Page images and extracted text
━━━━━━━━━━━━━━━━

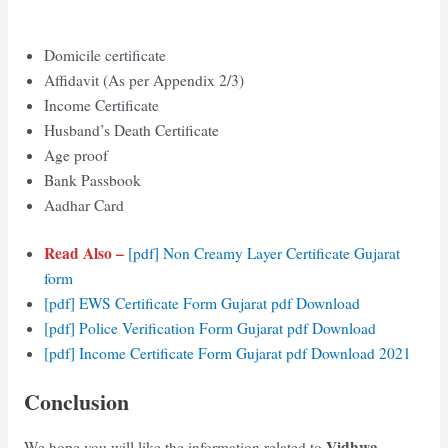
Domicile certificate
Affidavit (As per Appendix 2/3)
Income Certificate
Husband’s Death Certificate
Age proof
Bank Passbook
Aadhar Card
Read Also –
[pdf] Non Creamy Layer Certificate Gujarat
form
[pdf] EWS Certificate Form Gujarat pdf Download
[pdf] Police Verification Form Gujarat pdf Download
[pdf] Income Certificate Form Gujarat pdf Download 2021
Conclusion
Vidhwa
We hope you will like the information related to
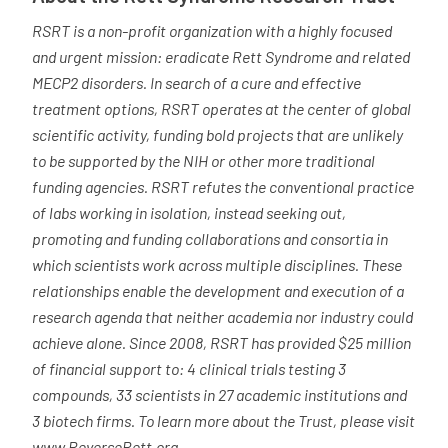
RSRT is a non-profit organization with a highly focused
and urgent mission: eradicate Rett Syndrome and related
MECP2 disorders. In search of a cure and effective
treatment options, RSRT operates at the center of global
scientific activity, funding bold projects that are unlikely
to be supported by the NIH or other more traditional
funding agencies. RSRT refutes the conventional practice
of labs working in isolation, instead seeking out,
promoting and funding collaborations and consortia in
which scientists work across multiple disciplines. These
relationships enable the development and execution of a
research agenda that neither academia nor industry could
achieve alone. Since 2008, RSRT has provided $25 million
of financial support to: 4 clinical trials testing 3
compounds, 33 scientists in 27 academic institutions and
3 biotech firms. To learn more about the Trust, please visit
www.ReverseRett.org
.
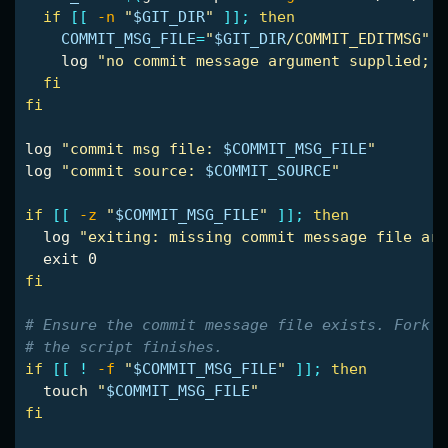
if
[[
-n
"
$GIT_DIR
"
]]
;
then

COMMIT_MSG_FILE
=
"
$GIT_DIR
/COMMIT_EDITMSG"
    log 
"no commit message argument supplied; f
fi

fi

log 
"commit msg file: 
$COMMIT_MSG_FILE
"
log 
"commit source: 
$COMMIT_SOURCE
"
if
[[
-z
"
$COMMIT_MSG_FILE
"
]]
;
then

log 
"exiting: missing commit message file arg
exit 
fi
# Ensure the commit message file exists. Fork m
# the script finishes.
if
[[
!
-f
"
$COMMIT_MSG_FILE
"
]]
;
then

touch
"
$COMMIT_MSG_FILE
"
fi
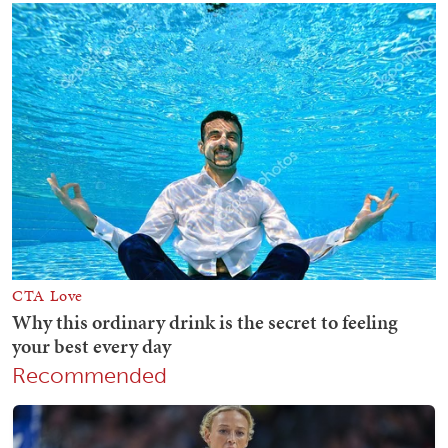
Recommended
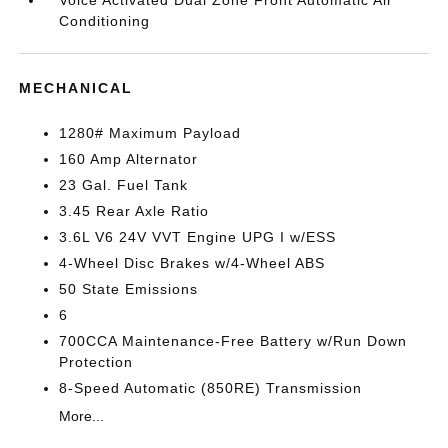
Voice Activated Dual Zone Front Automatic Air
Conditioning
MECHANICAL
1280# Maximum Payload
160 Amp Alternator
23 Gal. Fuel Tank
3.45 Rear Axle Ratio
3.6L V6 24V VVT Engine UPG I w/ESS
4-Wheel Disc Brakes w/4-Wheel ABS
50 State Emissions
6
700CCA Maintenance-Free Battery w/Run Down
Protection
8-Speed Automatic (850RE) Transmission
More...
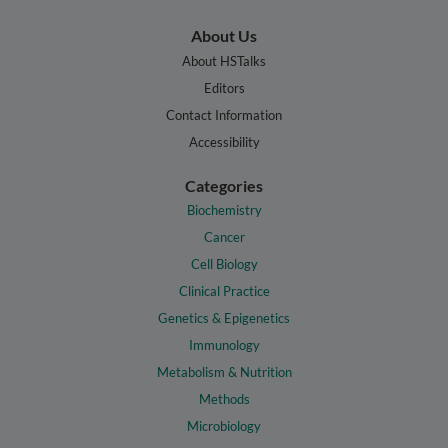
About Us
About HSTalks
Editors
Contact Information
Accessibility
Categories
Biochemistry
Cancer
Cell Biology
Clinical Practice
Genetics & Epigenetics
Immunology
Metabolism & Nutrition
Methods
Microbiology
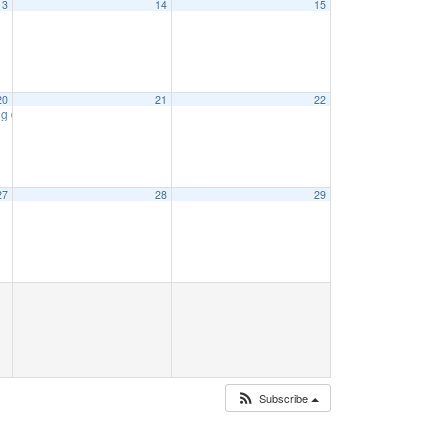
13
14
15
20
21
22
ng
6:15 pm
27
28
29
Subscribe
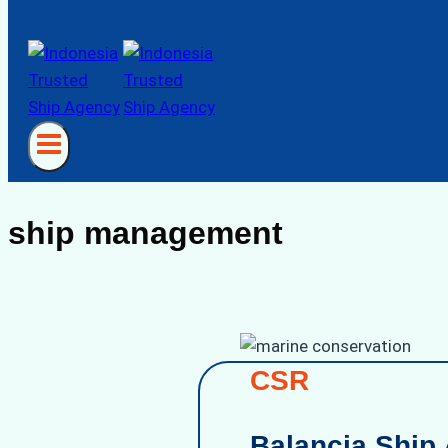
ship management
CSR
Balancia Ship 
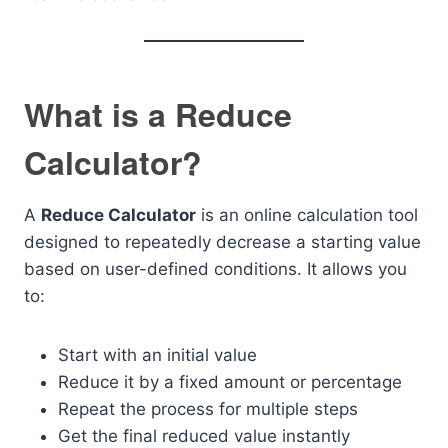
What is a Reduce
Calculator?
A
Reduce Calculator
is an online calculation tool
designed to repeatedly decrease a starting value
based on user-defined conditions. It allows you
to:
Start with an initial value
Reduce it by a fixed amount or percentage
Repeat the process for multiple steps
Get the final reduced value instantly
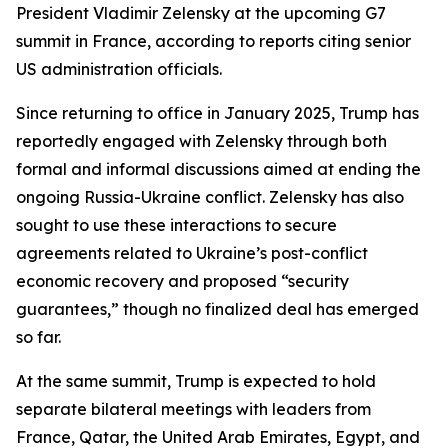
President Vladimir Zelensky at the upcoming G7
summit in France, according to reports citing senior
US administration officials.
Since returning to office in January 2025, Trump has
reportedly engaged with Zelensky through both
formal and informal discussions aimed at ending the
ongoing Russia-Ukraine conflict. Zelensky has also
sought to use these interactions to secure
agreements related to Ukraine’s post-conflict
economic recovery and proposed “security
guarantees,” though no finalized deal has emerged
so far.
At the same summit, Trump is expected to hold
separate bilateral meetings with leaders from
France, Qatar, the United Arab Emirates, Egypt, and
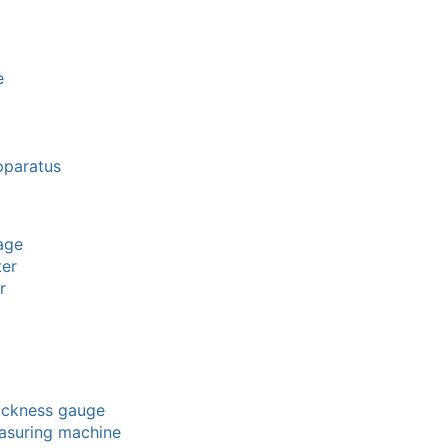
e
pparatus
age
ter
r
hickness gauge
easuring machine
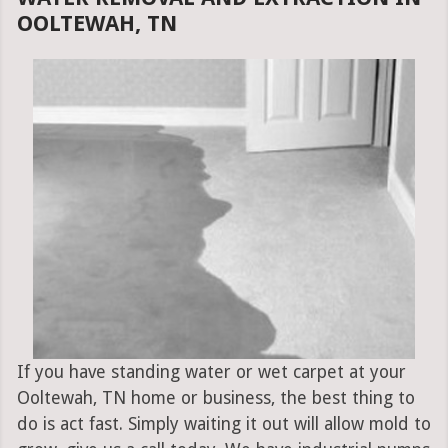
OOLTEWAH, TN
If you have standing water or wet carpet at your
Ooltewah, TN home or business, the best thing to
do is act fast. Simply waiting it out will allow mold to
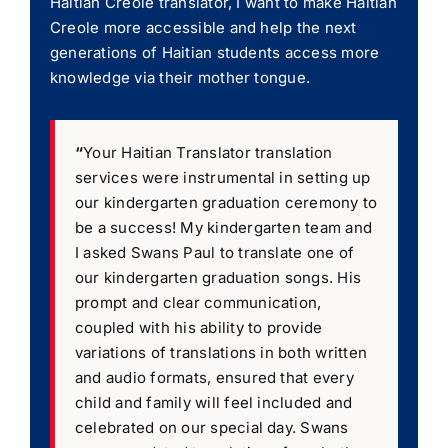
Haitian Creole translator, I want to make Haitian
Creole more accessible and help the next
generations of Haitian students access more
knowledge via their mother tongue.
“
Your Haitian Translator translation
services were instrumental in setting up
our kindergarten graduation ceremony to
be a success! My kindergarten team and
I asked Swans Paul to translate one of
our kindergarten graduation songs. His
prompt and clear communication,
coupled with his ability to provide
variations of translations in both written
and audio formats, ensured that every
child and family will feel included and
celebrated on our special day. Swans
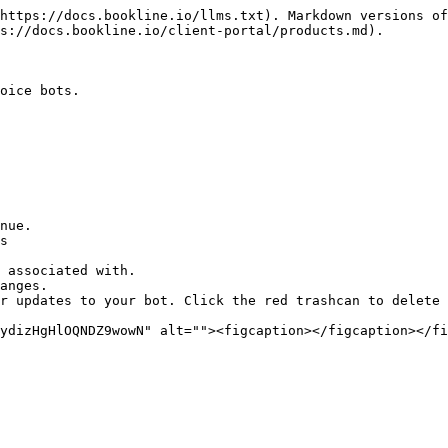
https://docs.bookline.io/llms.txt). Markdown versions of
s://docs.bookline.io/client-portal/products.md).

oice bots.

nue.

s

 associated with.

anges.

r updates to your bot. Click the red trashcan to delete 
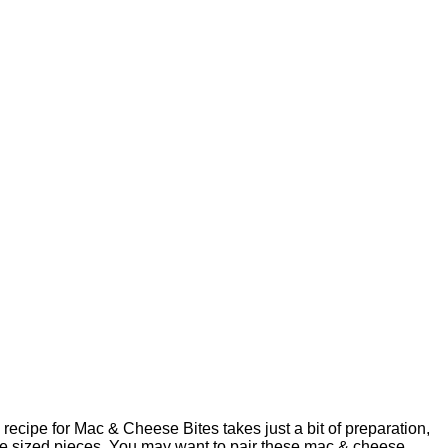
recipe for Mac & Cheese Bites takes just a bit of preparation,
bite sized pieces. You may want to pair these mac & cheese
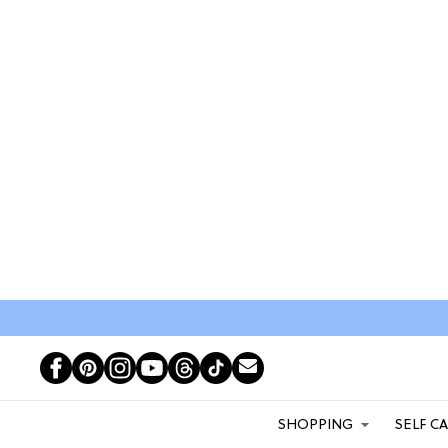
SHOPPING
SELF C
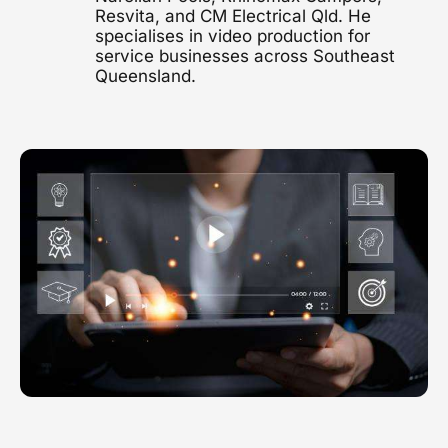
Resvita, and CM Electrical Qld. He
1300 497 742
specialises in video production for
Healthcare Video
service businesses across Southeast
Clinics, hospitals & advocacy
Queensland.
Construction Video
Project showcases & brand films
Video Marketing
Strategy & distribution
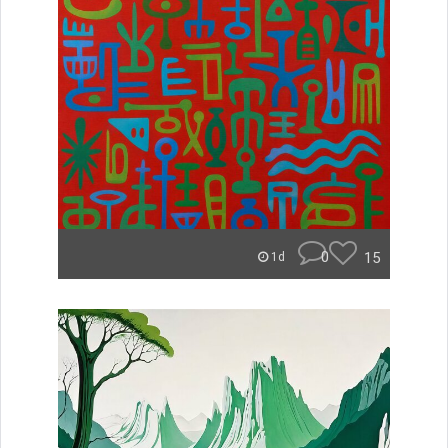
0
15
1d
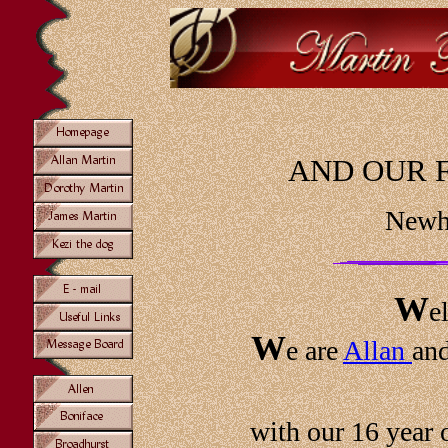
AND OUR 
Newha
W
e
W
e are
Allan
an
with our 16 year 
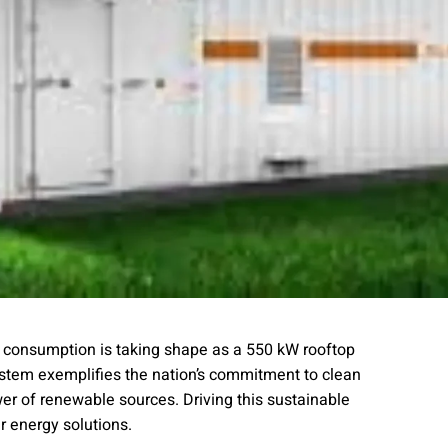
y consumption is taking shape as a 550 kW rooftop
ystem exemplifies the nation’s commitment to clean
er of renewable sources. Driving this sustainable
ar energy solutions.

━━━━━━━━━━━━━━━━

**INSTRUCTIONS FOR THE TASK:** From the records above, copy only the lines running from the line holding "If you have" through the line holding "coupled with his ability to provide", with no pictures.

**ANSWER SECTION:**
If you have standing water or wet carpet at your
Ooltewah, TN home or business, the best thing to
do is act fast. Simply waiting it out will allow mold to
Haitian Creole translator, I want to make Haitian
Creole more accessible and help the next
generations of Haitian students access more
knowledge via their mother tongue.
“
Your Haitian Translator translation
services were instrumental in setting up
our kindergarten graduation ceremony to
be a success! My kindergarten team and
I asked Swans Paul to translate one of
our kindergarten graduation songs. His
prompt and clear communication,
coupled with his ability to provide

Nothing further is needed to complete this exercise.